Mais si Beast produit une impression indélébile, il le doit incontestablement à son actrice principale, Jessie Buckley, quasi inconnue (on l’avait vue auparavant dans les séries War & Peace et Taboo) qui signe là, mélange de fragilité palpable et de force inaltérable, une composition propre à marquer les esprits. « Nous avons d’abord cherché parmi des comédiens établis, mais ils font rarement des premiers films, qui plus est avec un budget aussi modeste, explique Michael Pearce. Je tenais à ce que les candidates viennent auditionner en personne, ce que beaucoup d’acteurs refusent pour des réalisateurs débutants.

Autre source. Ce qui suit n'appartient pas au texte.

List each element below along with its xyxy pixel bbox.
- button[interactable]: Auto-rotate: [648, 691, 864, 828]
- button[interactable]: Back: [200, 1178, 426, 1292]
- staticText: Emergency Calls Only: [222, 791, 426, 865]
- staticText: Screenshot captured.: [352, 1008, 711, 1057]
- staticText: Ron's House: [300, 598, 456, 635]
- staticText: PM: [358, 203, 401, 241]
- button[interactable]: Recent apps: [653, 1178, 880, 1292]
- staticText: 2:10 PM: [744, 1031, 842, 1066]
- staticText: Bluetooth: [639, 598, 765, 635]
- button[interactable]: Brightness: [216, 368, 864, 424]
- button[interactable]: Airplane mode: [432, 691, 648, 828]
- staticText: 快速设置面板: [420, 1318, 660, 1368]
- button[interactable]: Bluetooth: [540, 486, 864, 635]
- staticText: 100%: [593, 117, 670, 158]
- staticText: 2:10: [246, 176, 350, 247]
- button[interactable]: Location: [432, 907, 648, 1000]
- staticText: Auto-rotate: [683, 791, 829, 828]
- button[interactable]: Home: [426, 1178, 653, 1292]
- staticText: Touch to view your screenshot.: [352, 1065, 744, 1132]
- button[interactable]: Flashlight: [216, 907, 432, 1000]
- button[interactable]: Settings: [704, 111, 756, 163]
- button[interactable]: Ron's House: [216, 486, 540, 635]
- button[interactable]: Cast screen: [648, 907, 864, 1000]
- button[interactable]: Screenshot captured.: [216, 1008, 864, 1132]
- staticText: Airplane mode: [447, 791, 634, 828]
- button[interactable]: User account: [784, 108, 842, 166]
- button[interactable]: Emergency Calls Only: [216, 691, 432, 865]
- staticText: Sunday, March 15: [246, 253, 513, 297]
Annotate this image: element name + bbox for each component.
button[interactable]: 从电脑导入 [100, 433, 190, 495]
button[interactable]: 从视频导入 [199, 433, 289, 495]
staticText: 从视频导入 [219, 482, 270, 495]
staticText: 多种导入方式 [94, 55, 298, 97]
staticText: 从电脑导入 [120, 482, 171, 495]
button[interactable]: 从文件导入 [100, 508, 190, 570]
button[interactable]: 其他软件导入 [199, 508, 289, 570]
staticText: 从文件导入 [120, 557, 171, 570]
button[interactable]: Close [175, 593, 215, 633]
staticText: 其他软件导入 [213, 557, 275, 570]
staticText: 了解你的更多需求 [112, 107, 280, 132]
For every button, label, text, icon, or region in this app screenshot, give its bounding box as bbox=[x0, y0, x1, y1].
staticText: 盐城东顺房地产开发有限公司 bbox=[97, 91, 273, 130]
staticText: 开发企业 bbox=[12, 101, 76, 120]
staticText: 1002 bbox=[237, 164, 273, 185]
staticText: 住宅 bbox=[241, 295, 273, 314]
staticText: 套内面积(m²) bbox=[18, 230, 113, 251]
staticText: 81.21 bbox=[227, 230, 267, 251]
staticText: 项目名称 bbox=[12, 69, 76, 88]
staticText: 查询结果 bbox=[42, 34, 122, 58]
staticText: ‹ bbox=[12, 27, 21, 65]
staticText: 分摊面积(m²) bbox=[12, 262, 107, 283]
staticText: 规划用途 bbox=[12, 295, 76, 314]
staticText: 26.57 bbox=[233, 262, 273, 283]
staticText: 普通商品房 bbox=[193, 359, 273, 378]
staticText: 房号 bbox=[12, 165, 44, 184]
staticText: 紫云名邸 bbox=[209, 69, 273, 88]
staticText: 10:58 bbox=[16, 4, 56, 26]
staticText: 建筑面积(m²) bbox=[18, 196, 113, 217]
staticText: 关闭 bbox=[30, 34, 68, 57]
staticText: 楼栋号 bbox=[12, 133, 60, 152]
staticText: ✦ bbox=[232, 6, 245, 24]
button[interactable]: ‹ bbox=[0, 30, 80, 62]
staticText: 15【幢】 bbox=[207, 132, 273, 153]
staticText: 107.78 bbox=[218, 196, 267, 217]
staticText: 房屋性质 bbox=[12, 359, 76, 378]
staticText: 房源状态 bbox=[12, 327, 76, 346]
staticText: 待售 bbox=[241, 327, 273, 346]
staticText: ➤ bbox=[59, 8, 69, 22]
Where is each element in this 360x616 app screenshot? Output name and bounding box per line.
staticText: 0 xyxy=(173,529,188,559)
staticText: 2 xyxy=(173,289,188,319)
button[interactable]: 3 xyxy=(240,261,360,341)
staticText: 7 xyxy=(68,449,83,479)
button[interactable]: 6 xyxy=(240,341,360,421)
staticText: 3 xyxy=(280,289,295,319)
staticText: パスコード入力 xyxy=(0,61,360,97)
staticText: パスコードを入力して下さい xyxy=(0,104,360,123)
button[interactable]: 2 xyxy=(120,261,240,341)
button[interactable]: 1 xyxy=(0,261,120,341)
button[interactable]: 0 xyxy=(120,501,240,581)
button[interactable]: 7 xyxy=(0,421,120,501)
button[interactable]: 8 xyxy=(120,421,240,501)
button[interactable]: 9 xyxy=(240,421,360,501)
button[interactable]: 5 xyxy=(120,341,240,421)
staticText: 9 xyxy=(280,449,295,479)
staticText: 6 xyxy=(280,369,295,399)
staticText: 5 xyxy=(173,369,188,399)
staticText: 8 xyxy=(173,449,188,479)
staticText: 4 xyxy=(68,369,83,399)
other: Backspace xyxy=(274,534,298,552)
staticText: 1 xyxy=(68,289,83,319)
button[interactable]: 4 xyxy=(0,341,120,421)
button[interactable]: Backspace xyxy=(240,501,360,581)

Il s’agissait d’un rôle à ce point exigeant que je n’aurais pu croire en quelqu’un simplement sur foi de visionnage de bouts d’essai. Nous avons donc auditionné beaucoup de comédiennes en devenir, dont certaines ont signé des performances proprement incroyables, mais Jessie possédait quelque chose de tout à fait particulier. À savoir le fait qu’elle s’autorise à être très vulnérable, avec de la sensibilité et de la fragilité, mais qu’elle recèle aussi une férocité sous-jacente. Certaines actrices présentaient une de ces qualités, mais pas les deux, indispensables pour que le film fonctionne dans ses deux parties. Jessie avait ces qualités, et plus encore. Et puis, quand nous les avons réunis, elle et Johnny Flynn sur le plateau, je les ai observés, et la réflexion qui m’est venue à l’esprit est que nous tournions un film païen, comme s’ils avaient des visages anciens, d’une certaine façon, ni trop polis, ni parfaits, mais avec du caractère. C’est un aspect qui m’a parlé, parce qu’il convenait à un film en phase avec le paysage de l’île, tout comme avec le fait d’envisager les personnages aussi bien comme des animaux que comme des humains… »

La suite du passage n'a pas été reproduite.